Enable inline/auto repair when updating files when one FS is down

Hello,

We have encountered the case where users (on fuse mounts) tried to modified files during a FST upgrade campaign, and they couldn’t because one of the replicas was offline, and the update of the file was refused. The feature inline-repair is enabled on the side of the client (default values), but maybe the option also needs to be on mgm side with space.autorepair parameter ?
However, while testing this with the space.autorepair parameter, the update is still not possible on a file when a FS holding a replica is is read-only mode, or off, or the node is offfline.

How can we correctly enable this possibility ?

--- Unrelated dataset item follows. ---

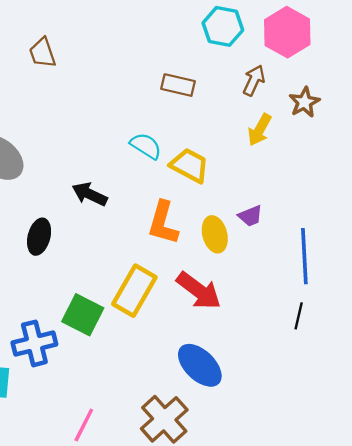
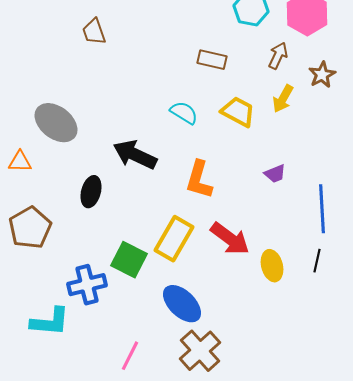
yellow trapezoid: (190, 165) -> (238, 112), moved
black arrow: (90, 194) -> (135, 155), size x1.4
yellow ellipse: (215, 234) -> (272, 266), moved
blue ellipse: (200, 365) -> (182, 304), moved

File are replica 2, MGM is 4.2.17, FST are 4.2.18

Hi Franck,

I looked over the logs that you provided on this issue. This functionality works as advertised when the FST is in read-only mode but will fail if it’s offline. There is already a ticket opened for the underlying issue here:
https://its.cern.ch/jira/browse/EOS-2410

I’ve run a test with the FST in ro mode and it works as expected.

Hi Elvin,

Thank you for having looked. OK for the case when the FST is offline (it seems I don’t have any more access to the JIRA issues with my lightweight account).

But I can confirm that with my set-up I get Input/Output error even when changing a file which has one replica on a FS with configstatus=ro.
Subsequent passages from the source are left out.